Koniec imprezy, dziękuję, dobranoc...
Tytuł: Odp: Noncombat-ant/anci
Wiadomość wysłana przez: Muleq w Października 08, 2010, 05:34:16 pm
Napisałeś że wywrócisz mi świat DT do góry nogami więc poprosiłem żebyś zacytował moją wypowiedź do której mógłbym odnieś Twoje odwracanie świata. Jak zwykle nie jest w stanie mi tego udowodnić i po raz kolejny piszesz emocjonalne tyrady które mnie tylko bawią :D.

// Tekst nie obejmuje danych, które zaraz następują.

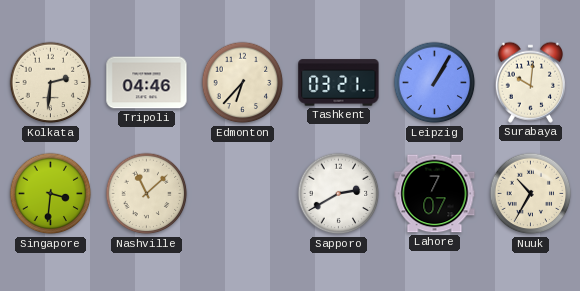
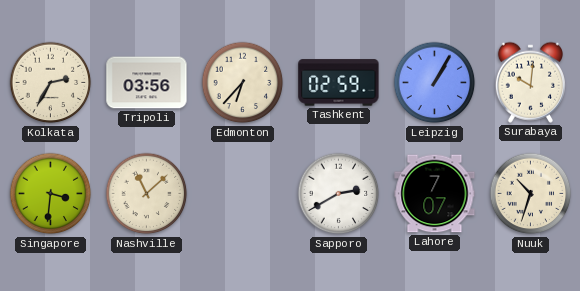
Kolkata: 2:31 -> 2:35
Tripoli: 04:46 -> 03:56
Tashkent: 03:21 -> 02:59
Nuuk: 10:35 -> 10:33
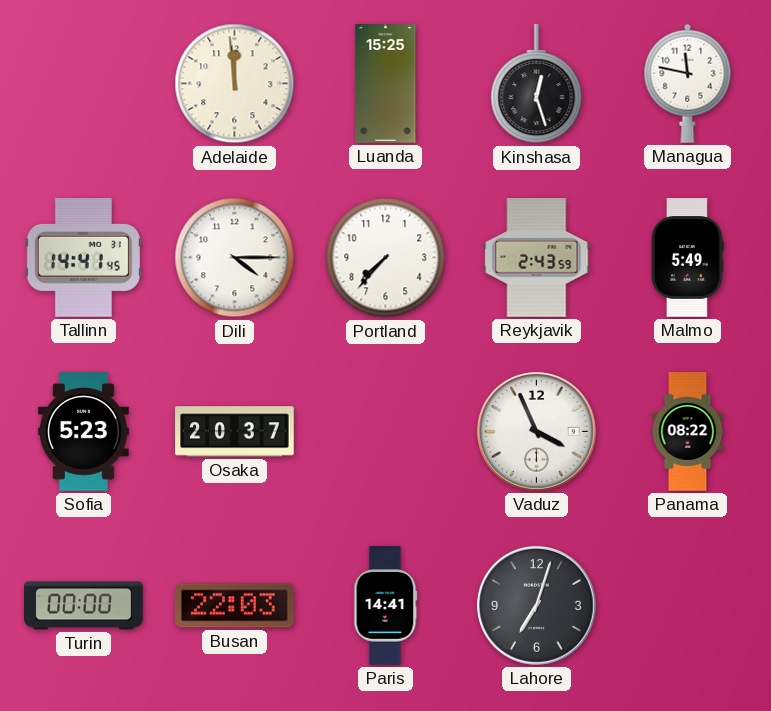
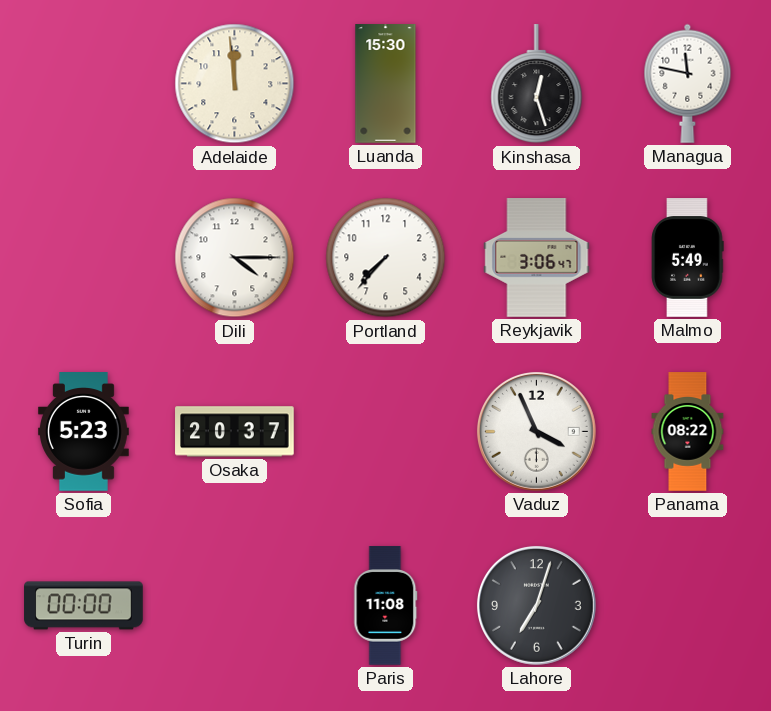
Luanda: 15:25 -> 15:30
Tallinn: 14:41 -> none
Reykjavik: 2:43 -> 3:06
Busan: 22:03 -> none
Paris: 14:41 -> 11:08
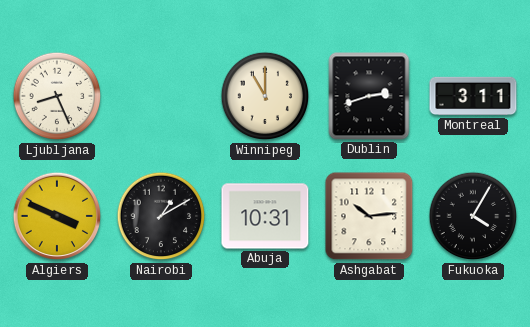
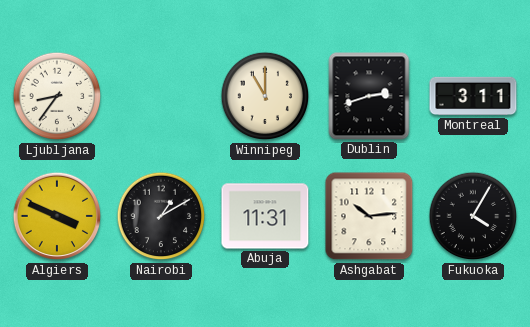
Ljubljana: 8:26 -> 8:36
Abuja: 10:31 -> 11:31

Czy trafia do Twojego mózgu możliwość że ktoś może miec inny pogląd na daną sprawe niż Ty? W kwestii Snu wszyscy mamy podobne zdanie. Uważamy że można zagrać Sen i że przerwie to walkę. Różnica polega tylko na tym że ja uważam że kartę trzeba zagrać przed wyznaczeniem agresora i obrońcy a Wy że w fazie przerywania walki. Czy jest to aż tak wielka różnica żeby strzelać takie fochy jak Pretor. Osobiście uważam że nie ale przeciez nikt nie bedzie do mnie pisał setek maili z prośba o wyjasnienie sprawy ;). 

Czy słyszałes o takim pojeciu jak "during combat before agresor and defender are anounced" ? To tyle w kwestii przewagi mysli scisłej nad humanistyczną i zaprzeczania samemu sobie . Jak zwykle poniosły Cie emocje . 
Tytuł: Odp: Noncombat-ant/anci
Wiadomość wysłana przez: pretorianstalker w Października 08, 2010, 10:25:28 pm
Czy Ty jesteś moderatorem żal.pl? Nie dyskutuję z Tobą bo generalnie jesteś na poziomie kreta na Żuławach. Napisałęś o przerywaniu walki Snem przed wyznaczeniem agresora i obrońcy - totalny idiotyzm - walki w ten sposób przerwać się nie da - sorry. Nawet jeśli uśpisz wszystkich wojowników w grze to walka się nie przerwie, bo zawsze można wystawić kogoś z obozu, z inspiracji, z sojuszu capitolu. Więc nie da się walki przerwać poprzez wyeliminowanie kogokolwiek z walki zanim zostanie wyznaczony agresor i obrońca, bo ani agresora ani obrońcy nie znasz i nie wiesz kto będzie walczył. Tyle w temacie. Temat zamykam bo nawet nie wiadomo o czym jest. Pan humanista chciał zabłysnąć i wyszło jak zawsze.
Tytuł: Odp: Noncombat-ant/anci
Wiadomość wysłana przez: Diablerist w Października 08, 2010, 11:11:25 pm
Prawidłowy zwrot brzmi "during an opponent's attack action, before the attacker and defender are announced". Zmieniłeś ten zwrot na własny użytek i teraz forsujesz jakąś głupotę do upadłego nie wiadomo po co. I z tego co zrozumiałem wszyscy oprócz ciebie twierdzimy, że Snu można użyć DO FAZY PRZERYWANIA. A nie jak nam tu imputujesz, że tylko w fazie przerywania. Wynika to z zasad Walki i zasad o noncombatantach. Dlaczego ma to wynikać z zapisu na Wywołaniu Bólu? - Pytanie retoryczne, odpowiedz sobie sam i nie zaśmiecaj już forum w tej sprawie.
Tytuł: Odp: Noncombat-ant/anci
Wiadomość wysłana przez: Muleq w Października 09, 2010, 07:19:54 am
Czyli wg Ciebie Wywołanie bólu albo Tchórzostwo nie przerywa walki? Zastanawiam sie kto tu jest na prochach ;)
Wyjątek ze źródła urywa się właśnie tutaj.